River Region Pest Control understands Mosquito Control is vital to the health of your community and family.
In support of this cause, we’re sharing the following video titled Mosquito Control and Why It’s Important to You, published by the American Mosquito Control Association (or AMCA) on March 3rd, 2014.
The stated mission of AMCA:
Our mission is to provide leadership, information, and education leading to the enhancement of health and quality of life through the suppression of mosquitoes and other vector-transmitted diseases, and the reduction of annoyance levels caused by mosquitoes and other vectors and pests of public health importance.
Topics discussed in the AMCA video include:
- Information about the public health threat of mosquito borne diseases
- Stories of personal struggle from victims of these diseases
- Things you can do to support public mosquito control programs in your community
Video duration: 4 minutes
Full transcript of video shared below.
Mosquito Control & Why It’s Important to You
“Mosquitoes, the deadliest creatures on earth, are responsible for killing more than 1 million people each and every year.
Mosquito Control is an important public health function.
Fortunately, most people in the United States live, work and play in areas where publicly funded programs help protect people from mosquitos and the diseases they carry.
These programs, run by mosquito control experts, have made great strides in safeguarding our health and quality of life.
For example, malaria was once a big problem in the United States but has essentially been eliminated from our country.
The battle continues however because mosquitoes still routinely transmit diseases.
West Nile virus is the most common, affecting thousands of people each year with symptoms that range from fever to lifelong debilitating consequences, even death.
Crystal Walley is living proof.
Crystal Walley, West Nile Virus Survivor
“It was heartbreaking.
I have a husband and I have two little girls and I was just scared to death that they were going to lose me.
My first symptoms, I felt really fatigued.
I would go home from work, I would get off around 3:30.
By the time I got home I would have to get in bed and I wouldn’t get up until the next morning.
Then I noticed my lymph nodes were swollen, I had a rash on my upper chest and back – it was just really scary.”
But today, Crystal’s on her way to recovery.
“I was completely paralyzed for almost a year.
I had to relearn everything, had to have people take care of me, have sitters live inside to help take care of my children.
And today I’m not 100 percent recovered, but I live a functional life.
I take care of myself and my family.”
Adequately funded mosquito control, disease surveillance and public awareness are the best ways to protect our health and quality of life from the danger of mosquitoes and the diseases they carry.
William Terry would agree.
William Terry, West Nile Virus Survivor
“I was coming down with the stomach flu and my wife carried me to the doctor, Dr. Whitman, in the hospital.
I went into a coma for 3 weeks.
And when I came out of the coma I was paralyzed.”
Like Crystal, William also contracting West Nile, and he lives every day with permanent effects from the virus.
“It’s been 11 years since I got it.
Now, I have to wear braces on my legs to get around and walk.
The hardest part of it is trying to keep my balance. I can walk without the braces but it’s not a pretty sight to see me walk.

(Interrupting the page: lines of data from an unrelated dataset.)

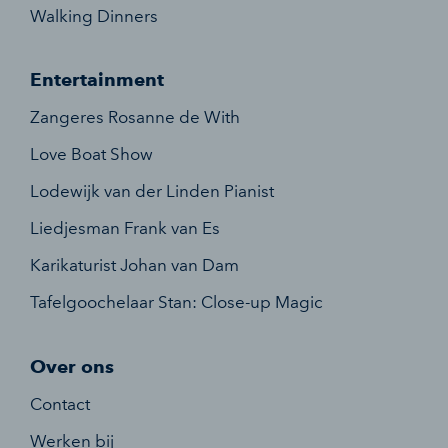
Walking Dinners
Entertainment
Zangeres Rosanne de With
Love Boat Show
Lodewijk van der Linden Pianist
Liedjesman Frank van Es
Karikaturist Johan van Dam
Tafelgoochelaar Stan: Close-up Magic
Over ons
Contact
Werken bij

Mosquito Control Professionals, you don’t realize how important they are to your community, so we’re really thankful for the people that we see in neighborhoods like mine.”
Rick Lavelle has a different story.
His daughter lost her battle at the age of 20 after being bitten by a mosquito that carried Eastern equine encephalitis, also referred to as triple E.
“Children are not supposed to die before their parents.
You bring them into the world, you raise them, you love them and you hope that they go on to become successful.
So, the shock, it’s just there are no words to describe it.
It’s incredibly important, it’s paramount for individuals within communities, community leaders and not just community leaders but everybody, every citizen in that community, to support mosquito control.
Individuals that work for mosquito control, they are unsung heroes.”
Don’t take chances when it comes to mosquitoes.
Protect yourself and your family and support your public mosquito control program by encouraging government officials to adequately fund public health programs, eliminating mosquito breeding sites on your property and encouraging your friends, neighbors and community to do the same.